+++ Extracted information +++
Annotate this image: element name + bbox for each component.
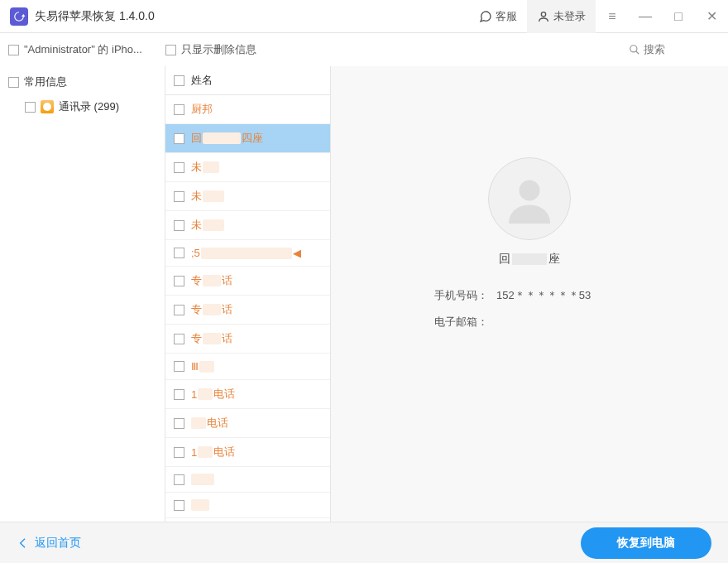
tree-root[interactable]: 常用信息 (0, 70, 165, 94)
app-logo (10, 7, 28, 26)
detail-panel: 回 座 手机号码： 152＊＊＊＊＊＊53 电子邮箱： (331, 66, 728, 522)
list-item[interactable]: 专话 (165, 267, 330, 296)
detail-name: 回 座 (499, 252, 560, 267)
hamburger-icon: ≡ (608, 9, 615, 24)
avatar (488, 157, 571, 240)
row-text: 1电话 (191, 445, 235, 460)
menu-button[interactable]: ≡ (596, 0, 629, 33)
svg-point-3 (520, 180, 540, 201)
row-checkbox[interactable] (174, 162, 184, 173)
chat-icon (479, 10, 492, 23)
list-item[interactable]: ;5 ◀ (165, 240, 330, 267)
row-checkbox[interactable] (174, 334, 184, 344)
row-text: 专话 (191, 331, 232, 346)
app-title: 失易得苹果恢复 1.4.0.0 (35, 9, 155, 24)
phone-value: 152＊＊＊＊＊＊53 (496, 288, 591, 303)
row-text: ;5 ◀ (191, 247, 301, 259)
avatar-icon (505, 174, 554, 224)
bottombar: 返回首页 恢复到电脑 (0, 522, 728, 563)
list-item[interactable]: 专话 (165, 325, 330, 354)
main: 常用信息 通讯录 (299) 姓名 厨邦回四座未未未;5 ◀专话专话专话Ⅲ1电话… (0, 66, 728, 522)
row-text (191, 499, 209, 511)
row-checkbox[interactable] (174, 500, 184, 511)
email-field: 电子邮箱： (422, 315, 637, 330)
list-body[interactable]: 厨邦回四座未未未;5 ◀专话专话专话Ⅲ1电话电话1电话 (165, 95, 330, 522)
recover-button[interactable]: 恢复到电脑 (581, 527, 711, 559)
login-button[interactable]: 未登录 (527, 0, 596, 33)
deleted-only-label: 只显示删除信息 (181, 42, 256, 57)
support-button[interactable]: 客服 (469, 0, 527, 33)
close-icon: ✕ (706, 8, 717, 24)
contacts-icon (41, 100, 54, 113)
list-item[interactable]: 未 (165, 182, 330, 211)
row-checkbox[interactable] (174, 133, 184, 144)
row-checkbox[interactable] (174, 276, 184, 286)
row-checkbox[interactable] (174, 248, 184, 258)
user-icon (537, 10, 550, 23)
list-item[interactable]: 1电话 (165, 438, 330, 467)
list-header: 姓名 (165, 66, 330, 95)
deleted-only-checkbox[interactable] (165, 45, 176, 55)
search-icon (629, 44, 640, 55)
list-item[interactable]: 厨邦 (165, 95, 330, 124)
arrow-left-icon (17, 537, 30, 550)
row-text: 未 (191, 218, 224, 233)
svg-point-1 (630, 45, 637, 51)
list-item[interactable]: 电话 (165, 409, 330, 438)
list-item[interactable]: Ⅲ (165, 354, 330, 380)
device-label: "Administrator" 的 iPho... (24, 42, 142, 57)
svg-point-0 (541, 12, 545, 16)
back-home-link[interactable]: 返回首页 (17, 536, 81, 551)
root-checkbox[interactable] (8, 77, 19, 88)
row-checkbox[interactable] (174, 305, 184, 315)
list-item[interactable] (165, 493, 330, 518)
list-item[interactable] (165, 467, 330, 493)
row-checkbox[interactable] (174, 104, 184, 115)
search-input[interactable] (644, 43, 710, 55)
row-checkbox[interactable] (174, 361, 184, 372)
select-all-checkbox[interactable] (174, 75, 184, 86)
row-text: 专话 (191, 273, 232, 288)
contacts-checkbox[interactable] (25, 102, 36, 113)
sidebar: 常用信息 通讯录 (299) (0, 66, 165, 522)
contact-list: 姓名 厨邦回四座未未未;5 ◀专话专话专话Ⅲ1电话电话1电话 (165, 66, 331, 522)
list-item[interactable] (165, 518, 330, 522)
maximize-button[interactable]: □ (662, 0, 695, 33)
list-item[interactable]: 专话 (165, 296, 330, 325)
titlebar: 失易得苹果恢复 1.4.0.0 客服 未登录 ≡ — □ ✕ (0, 0, 728, 33)
device-checkbox[interactable] (8, 45, 19, 55)
row-checkbox[interactable] (174, 389, 184, 400)
row-text: 专话 (191, 302, 232, 317)
tree-contacts[interactable]: 通讯录 (299) (0, 94, 165, 119)
row-text: Ⅲ (191, 360, 214, 373)
row-text: 回四座 (191, 131, 263, 146)
row-text: 未 (191, 160, 219, 175)
maximize-icon: □ (674, 9, 682, 24)
minimize-icon: — (639, 9, 652, 24)
name-mask (512, 253, 547, 265)
row-checkbox[interactable] (174, 447, 184, 458)
list-item[interactable]: 未 (165, 211, 330, 240)
row-text: 电话 (191, 416, 228, 431)
row-checkbox[interactable] (174, 474, 184, 485)
list-item[interactable]: 回四座 (165, 124, 330, 153)
search-wrap (629, 43, 720, 56)
minimize-button[interactable]: — (629, 0, 662, 33)
toolbar: "Administrator" 的 iPho... 只显示删除信息 (0, 33, 728, 66)
row-checkbox[interactable] (174, 418, 184, 429)
row-checkbox[interactable] (174, 220, 184, 231)
row-text: 厨邦 (191, 102, 213, 117)
list-item[interactable]: 1电话 (165, 380, 330, 409)
close-button[interactable]: ✕ (695, 0, 728, 33)
svg-line-2 (636, 51, 639, 54)
row-text: 1电话 (191, 387, 235, 402)
list-item[interactable]: 未 (165, 153, 330, 182)
row-checkbox[interactable] (174, 191, 184, 202)
phone-field: 手机号码： 152＊＊＊＊＊＊53 (422, 288, 637, 303)
row-text: 未 (191, 189, 224, 204)
row-text (191, 474, 214, 485)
+++
** Try it **
Except for the pictures, set down each line of the records exactly as it appears.

** Finished task **
Annotate this image: element name + bbox for each component.
tree-root[interactable]: 常用信息 (0, 70, 165, 94)
app-logo (10, 7, 28, 26)
detail-panel: 回 座 手机号码： 152＊＊＊＊＊＊53 电子邮箱： (331, 66, 728, 522)
list-item[interactable]: 专话 (165, 267, 330, 296)
detail-name: 回 座 (499, 252, 560, 267)
hamburger-icon: ≡ (608, 9, 615, 24)
avatar (488, 157, 571, 240)
row-text: 1电话 (191, 445, 235, 460)
menu-button[interactable]: ≡ (596, 0, 629, 33)
svg-point-3 (520, 180, 540, 201)
row-checkbox[interactable] (174, 162, 184, 173)
chat-icon (479, 10, 492, 23)
list-item[interactable]: ;5 ◀ (165, 240, 330, 267)
row-checkbox[interactable] (174, 334, 184, 344)
row-text: 专话 (191, 331, 232, 346)
app-title: 失易得苹果恢复 1.4.0.0 (35, 9, 155, 24)
phone-value: 152＊＊＊＊＊＊53 (496, 288, 591, 303)
row-text: ;5 ◀ (191, 247, 301, 259)
avatar-icon (505, 174, 554, 224)
bottombar: 返回首页 恢复到电脑 (0, 522, 728, 563)
list-item[interactable]: 专话 (165, 325, 330, 354)
main: 常用信息 通讯录 (299) 姓名 厨邦回四座未未未;5 ◀专话专话专话Ⅲ1电话… (0, 66, 728, 522)
row-text (191, 499, 209, 511)
row-checkbox[interactable] (174, 500, 184, 511)
email-field: 电子邮箱： (422, 315, 637, 330)
list-body[interactable]: 厨邦回四座未未未;5 ◀专话专话专话Ⅲ1电话电话1电话 (165, 95, 330, 522)
recover-button[interactable]: 恢复到电脑 (581, 527, 711, 559)
login-button[interactable]: 未登录 (527, 0, 596, 33)
deleted-only-label: 只显示删除信息 (181, 42, 256, 57)
support-button[interactable]: 客服 (469, 0, 527, 33)
close-icon: ✕ (706, 8, 717, 24)
contacts-icon (41, 100, 54, 113)
list-item[interactable]: 未 (165, 182, 330, 211)
row-checkbox[interactable] (174, 133, 184, 144)
row-checkbox[interactable] (174, 276, 184, 286)
row-checkbox[interactable] (174, 248, 184, 258)
user-icon (537, 10, 550, 23)
list-item[interactable]: 1电话 (165, 438, 330, 467)
list-header: 姓名 (165, 66, 330, 95)
deleted-only-checkbox[interactable] (165, 45, 176, 55)
search-icon (629, 44, 640, 55)
list-item[interactable]: 厨邦 (165, 95, 330, 124)
arrow-left-icon (17, 537, 30, 550)
row-text: 未 (191, 218, 224, 233)
svg-point-1 (630, 45, 637, 51)
list-item[interactable]: 电话 (165, 409, 330, 438)
list-item[interactable]: Ⅲ (165, 354, 330, 380)
device-label: "Administrator" 的 iPho... (24, 42, 142, 57)
svg-point-0 (541, 12, 545, 16)
back-home-link[interactable]: 返回首页 (17, 536, 81, 551)
root-checkbox[interactable] (8, 77, 19, 88)
row-checkbox[interactable] (174, 305, 184, 315)
list-item[interactable] (165, 493, 330, 518)
list-item[interactable] (165, 467, 330, 493)
row-checkbox[interactable] (174, 104, 184, 115)
search-input[interactable] (644, 43, 710, 55)
row-checkbox[interactable] (174, 361, 184, 372)
select-all-checkbox[interactable] (174, 75, 184, 86)
row-text: 专话 (191, 273, 232, 288)
contacts-checkbox[interactable] (25, 102, 36, 113)
sidebar: 常用信息 通讯录 (299) (0, 66, 165, 522)
contact-list: 姓名 厨邦回四座未未未;5 ◀专话专话专话Ⅲ1电话电话1电话 (165, 66, 331, 522)
list-item[interactable] (165, 518, 330, 522)
maximize-button[interactable]: □ (662, 0, 695, 33)
list-item[interactable]: 专话 (165, 296, 330, 325)
titlebar: 失易得苹果恢复 1.4.0.0 客服 未登录 ≡ — □ ✕ (0, 0, 728, 33)
device-checkbox[interactable] (8, 45, 19, 55)
row-checkbox[interactable] (174, 389, 184, 400)
row-text: 专话 (191, 302, 232, 317)
tree-contacts[interactable]: 通讯录 (299) (0, 94, 165, 119)
row-text: Ⅲ (191, 360, 214, 373)
row-text: 回四座 (191, 131, 263, 146)
row-text: 未 (191, 160, 219, 175)
maximize-icon: □ (674, 9, 682, 24)
minimize-icon: — (639, 9, 652, 24)
name-mask (512, 253, 547, 265)
row-checkbox[interactable] (174, 447, 184, 458)
list-item[interactable]: 未 (165, 211, 330, 240)
row-text: 电话 (191, 416, 228, 431)
row-checkbox[interactable] (174, 474, 184, 485)
list-item[interactable]: 回四座 (165, 124, 330, 153)
search-wrap (629, 43, 720, 56)
minimize-button[interactable]: — (629, 0, 662, 33)
toolbar: "Administrator" 的 iPho... 只显示删除信息 (0, 33, 728, 66)
row-checkbox[interactable] (174, 418, 184, 429)
row-checkbox[interactable] (174, 220, 184, 231)
row-text: 厨邦 (191, 102, 213, 117)
list-item[interactable]: 1电话 (165, 380, 330, 409)
close-button[interactable]: ✕ (695, 0, 728, 33)
svg-line-2 (636, 51, 639, 54)
row-text: 1电话 (191, 387, 235, 402)
list-item[interactable]: 未 (165, 153, 330, 182)
row-checkbox[interactable] (174, 191, 184, 202)
phone-field: 手机号码： 152＊＊＊＊＊＊53 (422, 288, 637, 303)
row-text: 未 (191, 189, 224, 204)
row-text (191, 474, 214, 485)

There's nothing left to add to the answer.